MLOps vs AIOps – Teamwork

Teamwork promoted by MLOps is well supported by collaborative development environment that offers access to information, data, tools and code.

Let’s take the codebase for instance. When ML engineers develop the application codebase, collaboration is extended via the ‘submit pull requests’ for the data scientist to gain access to the codebase. While data scientists build their R & D codebase, engineers are empowered to contribute to this codebase.

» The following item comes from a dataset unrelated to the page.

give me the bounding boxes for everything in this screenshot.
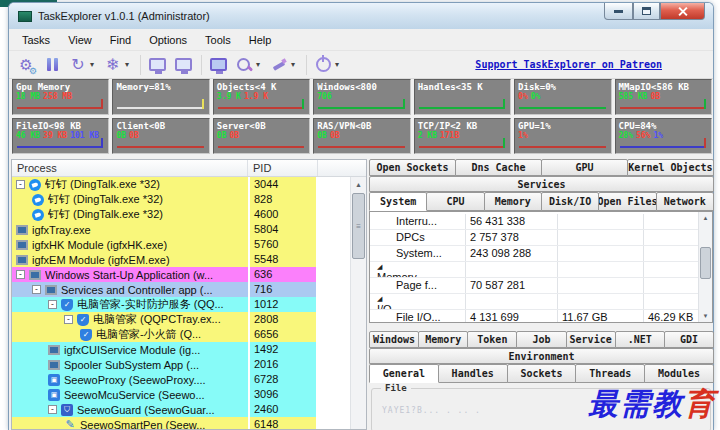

Keeping ML operational intent at the core, ML and data science teams can work closely with the ops team for aligning business strategies and goals, while the Ops team can track problems while monitoring development process, keep stakeholders informed instantly, reach out to the development team for support simultaneously.

AIOps fosters a collaborative environment for the IT Ops, IT infra SREs and business unit team members and streamlines workflow and collaboration activities between IT teams and business teams. It has automated the collaborative process encompassing diagnostics and remediation.

From concept to orchestration, MLOps is different from AIOps. Simply put, when processes are to be standardized, MLOps steps in. When machines are to be automated, AIOps chips in.